Bye bye youth unemployment? Linkedin launches in Arabic
The professional networking site has over 14 million users in the MENA region at present.
Online professional networking site LinkedIn has launched an Arabic version of its site, in order to cater to the rising young population in the Arab region, it announced on Wednesday.
While new users can register on the site, existing users can switch the language option to Arabic on their profiles, and can maintain the same account in both English and Arabic, Kevin Scott, head of Sales Solutions EMEA at LinkedIn, confirmed.
The move is expected to help several professionals in the MENA region, especially those in countries such as Saudi Arabia, Egypt and Oman, to improve their job opportunities.
Currently, the company has two million users in the UAE, one million in Saudi Arabia and over one million in Egypt.
Overall, the MENA region is one of the fast growing areas for LinkedIn, with member numbers growing from five million in October 2012 when the company opened their local office in Dubai, to more than 14 million at present.
The size of the company’s local office has grown from four employees in October 2012 to 63 at present.
The launch of Arabic brings the total number of languages available on the site to 24.
“We have seen that in some of the places where we introduced local language- versions, there was accelerated growth, and we expect the same to happen in this region,” said Jake Thomas, head of LinkedIn marketing solutions MENA.
The move is anticipated to help businesses and professionals in the region to communicate more easily. And with more than 60 per cent of the population in the Arab region under 30, it will also aid job seekers to find employment, Thomas added.
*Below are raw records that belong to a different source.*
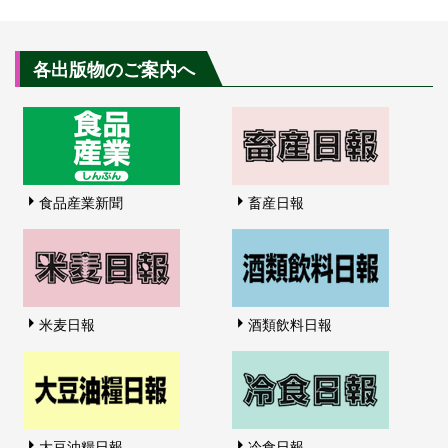
各出版物のご案内へ
食品産業新聞
畜産日報
米麦日報
酒類飲料日報
大豆油糧日報
冷食日報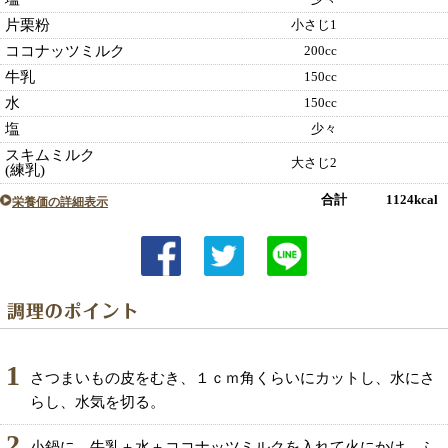
片栗粉
小さじ1
ココナッツミルク
200cc
牛乳
150cc
水
150cc
塩
少々
スキムミルク
大さじ2
(練乳)
合計 1124kcal
栄養価の詳細表示
1
さつまいもの皮をむき、１ｃｍ角くらいにカットし、水にさ
らし、水気を切る。
2
小鍋に、牛乳＋水＋ココナッツミルクを入れて火にかけ、ふ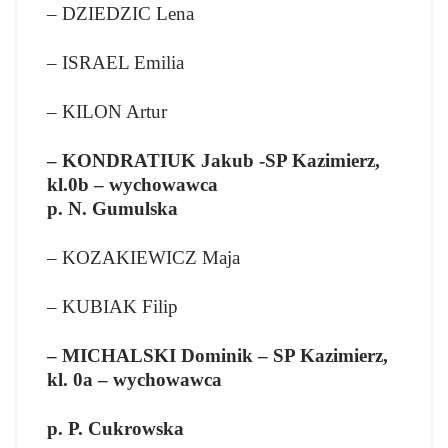
– DZIEDZIC Lena
– ISRAEL Emilia
– KILON Artur
– KONDRATIUK Jakub -SP Kazimierz,
kl.0b – wychowawca
p. N. Gumulska
– KOZAKIEWICZ Maja
– KUBIAK Filip
– MICHALSKI Dominik – SP Kazimierz,
kl. 0a – wychowawca
p. P. Cukrowska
The move is also significant considering the high internet and social media penetration rates in the region.
Speaking at the launch, Noura Al Kaabi, CEO of the Media Zone Authority – Abu Dhabi (twofour54), said: “Arabic is spoken by over 300 million of the global population, more than French and Portuguese, yet it is underrepresented on the internet.
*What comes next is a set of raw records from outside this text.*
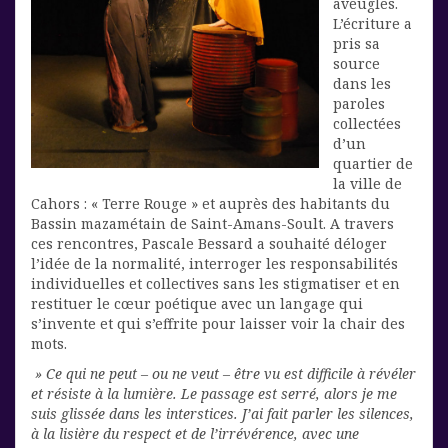
aveugles.
L’écriture a
pris sa
source
dans les
paroles
collectées
d’un
quartier de
la ville de
Cahors : « Terre Rouge » et auprès des habitants du
Bassin mazamétain de Saint-Amans-Soult. A travers
ces rencontres, Pascale Bessard a souhaité déloger
l’idée de la normalité, interroger les responsabilités
individuelles et collectives sans les stigmatiser et en
restituer le cœur poétique avec un langage qui
s’invente et qui s’effrite pour laisser voir la chair des
mots.
» Ce qui ne peut – ou ne veut – être vu est difficile à révéler
et résiste à la lumière. Le passage est serré, alors je me
suis glissée dans les interstices. J’ai fait parler les silences,
à la lisière du respect et de l’irrévérence, avec une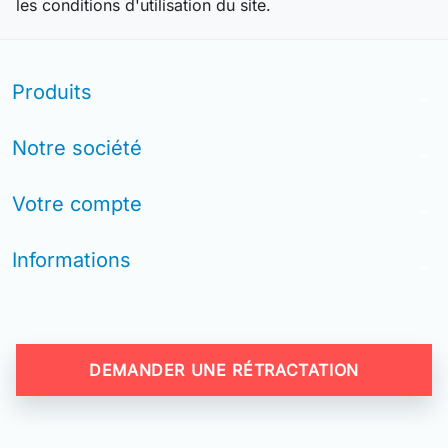
les conditions d'utilisation du site.
Produits
arrow_drop_down
Notre société
arrow_drop_down
Votre compte
arrow_drop_down
Informations
arrow_drop_down
DEMANDER UNE RÉTRACTATION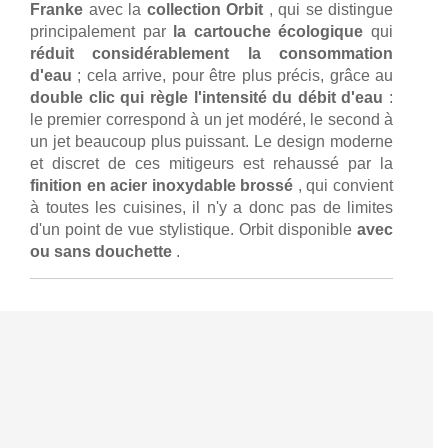
Franke
avec la
collection Orbit
, qui se distingue
principalement par
la cartouche écologique
qui
réduit considérablement la consommation
d'eau
; cela arrive, pour être plus précis, grâce au
double clic qui règle l'intensité du débit d'eau
:
le premier correspond à un jet modéré, le second à
un jet beaucoup plus puissant. Le design moderne
et discret de ces mitigeurs est rehaussé par la
finition en acier inoxydable brossé
, qui convient
à toutes les cuisines, il n'y a donc pas de limites
d'un point de vue stylistique. Orbit disponible
avec
ou sans douchette
.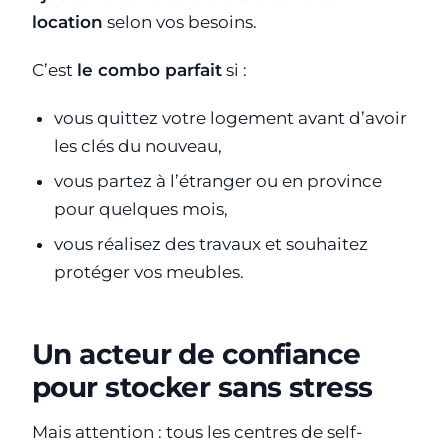
location
selon vos besoins.
C’est
le combo parfait
si :
vous quittez votre logement avant d’avoir
les clés du nouveau,
vous partez à l’étranger ou en province
pour quelques mois,
vous réalisez des travaux et souhaitez
protéger vos meubles.
Un acteur de confiance
pour stocker sans stress
Mais attention : tous les centres de self-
“It is our duty to be proactive, collaborate and strengthen the content available online in our language, and to initiate new sites and platforms, such as LinkedIn Arabic, that will cater for Arab youth and the generations to come.”
Adel Fakeih, minister of Labor, Saudi Arabia, added: “LinkedIn has been working with us to match talent in the Kingdom with the right opportunity, and with Arabic, this benefit can be rolled-out to a much wider member base.
“LinkedIn will continue to be a useful tool for us as we use technology to communicate the need for nationals to up-skill themselves and take advantage of the strong economic climate and significant job-creation in the Kingdom. Being a part of a global network also helps youth identify the key demand areas, and build their qualifications accordingly.”